だから、生まれ育った屋敷に足を向ける気にはならなかった。既に元父親と元義母はこの世になく、元義妹もここには居ないので、行っても不快な気分になることは無いだろうが、イアン様の話だと国から派遣された代官がこの地を治めていると言う。
その人が私の顔を知ってるはずは無いとは思うが、それでも顔を合わせるのは得策ではないだろう。なので屋敷には向かわず、真っ直ぐ母の眠る墓地に向かった。
町を見下ろす高台にある墓地には私以外に人影はなく、途中で買った花束を母の墓石に手向けながら、私はそっと目を閉じて祈りを捧げた。
どれくらいそうしていただろうか? ふと人の泣き声が聞こえたので目を開けた。するといつの間に来ていたのか、隣の墓石の前で喪服を着た女の人が涙を流していた。
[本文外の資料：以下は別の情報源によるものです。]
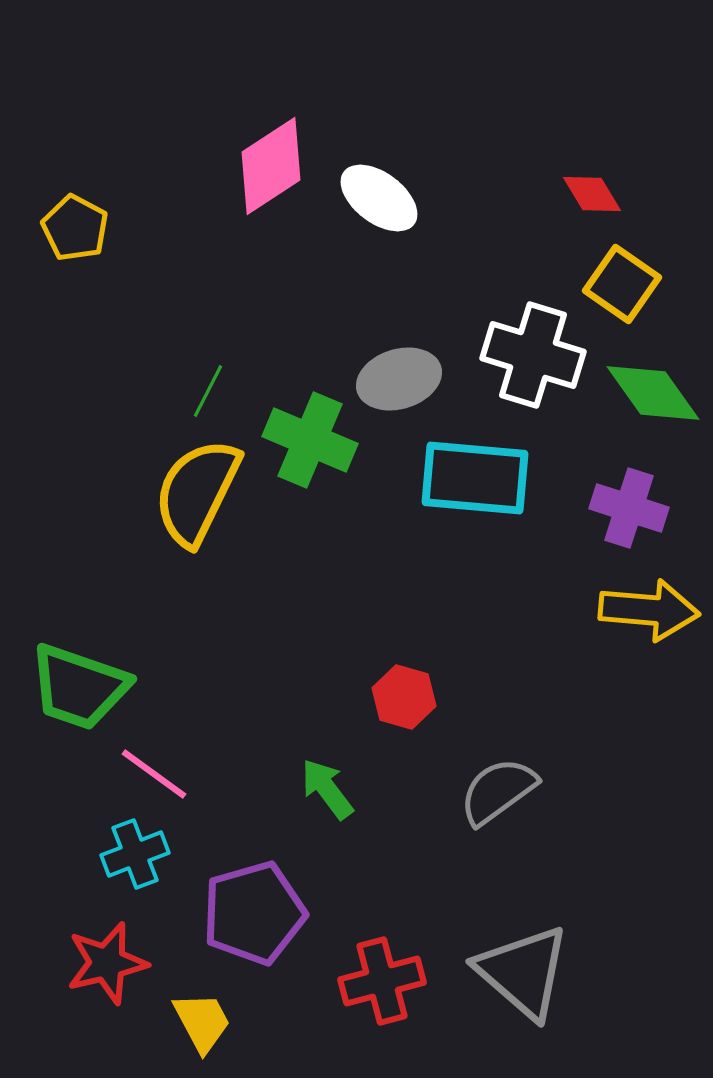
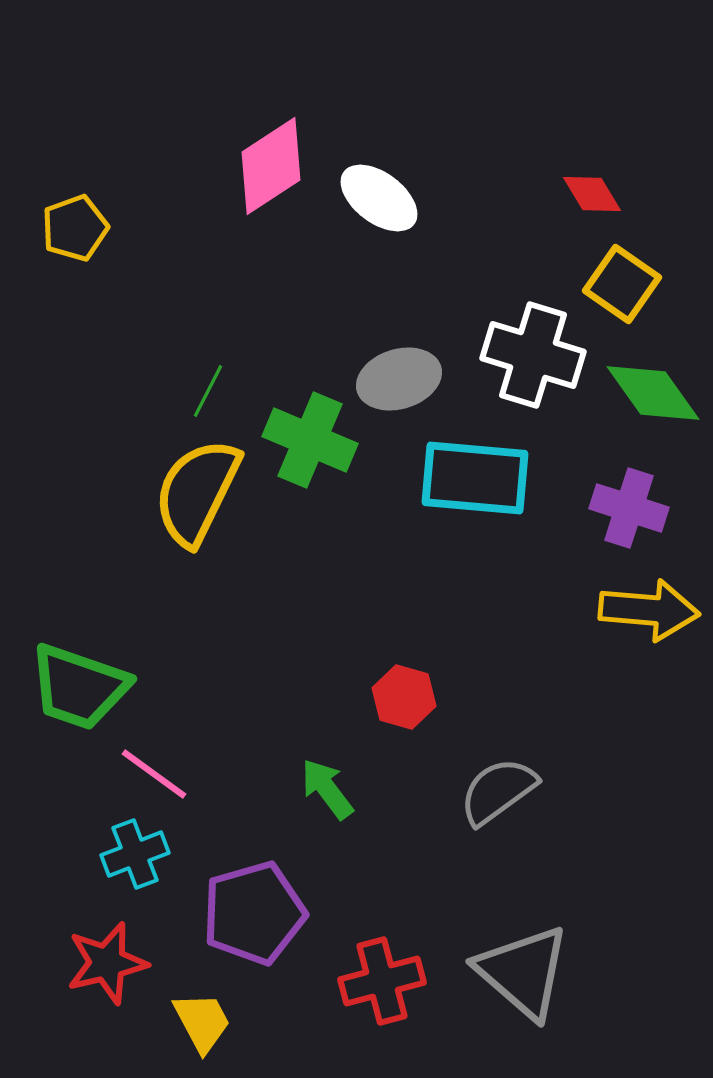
yellow pentagon: rotated 24 degrees clockwise
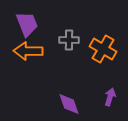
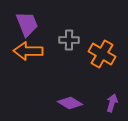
orange cross: moved 1 px left, 5 px down
purple arrow: moved 2 px right, 6 px down
purple diamond: moved 1 px right, 1 px up; rotated 40 degrees counterclockwise
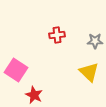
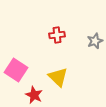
gray star: rotated 21 degrees counterclockwise
yellow triangle: moved 31 px left, 5 px down
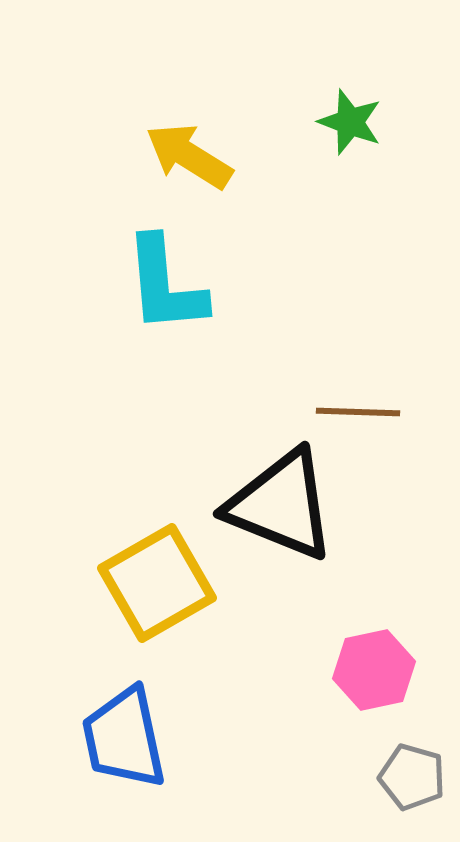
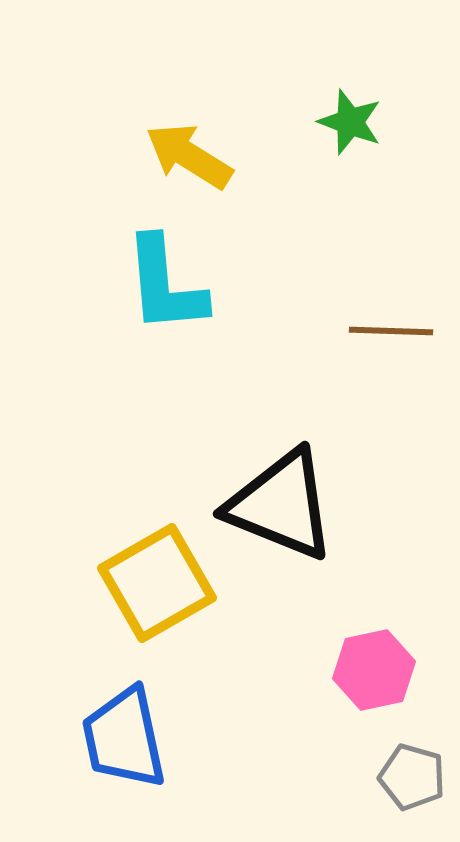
brown line: moved 33 px right, 81 px up
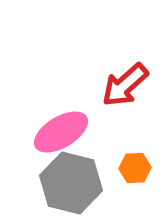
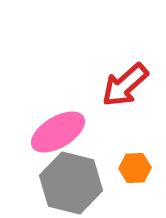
pink ellipse: moved 3 px left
どうやら最近誰かを亡くしたらしい。御愁傷様と思いながら何気なくその女の人を良く見ると、息を飲むような美人さんだった。私は思わず見惚れてしまった。
黒いベールで顔を隠しているが、そのベールの下から覗いている見事な金髪に碧い瞳は、喪服を着ているせいもあるだろうが、どこか儚い印象を与える。
男の人ってこういう女の人に弱いんだろうな。守ってあげたくなるような感じって言うのかな? 今なら、喪服を着てるってだけで女の人をエロく感じるという、中年オヤジ達の気持ちが良く分かるような気がする。
そんなアホなことを考えながらガン見してたら、目が合ってしまった。慌てて会釈しながら気まずくなった雰囲気に耐えられず急いでその場を離れた。
◇◇◇
その日は町のホテルに泊まることにした。冒険者として生きて行くに当たって、どこかに拠点を設けようかと最初は思ったが、護衛任務を主とするなら移動が多くなるので必要ないかと考えを改めた。
ホテルにチェックインしてから、この町にある冒険者ギルドに向かった。依頼ボードに護衛の依頼があるかどうかを確認する。1件だけあった。
早速受付に行って依頼を受けたいと伝える。するとまずは依頼者に会って欲しいと言われた。依頼者に気に入られれば契約成立らしい。私は指定された住所に向かった。
そこは貴族街の一角にあるこじんまりとしたお家だった。あまり裕福とは言えない貴族らしい。呼び鈴を押すと、
「は~い、どなたですか~?」
現れたのは昨日の喪服美女だった。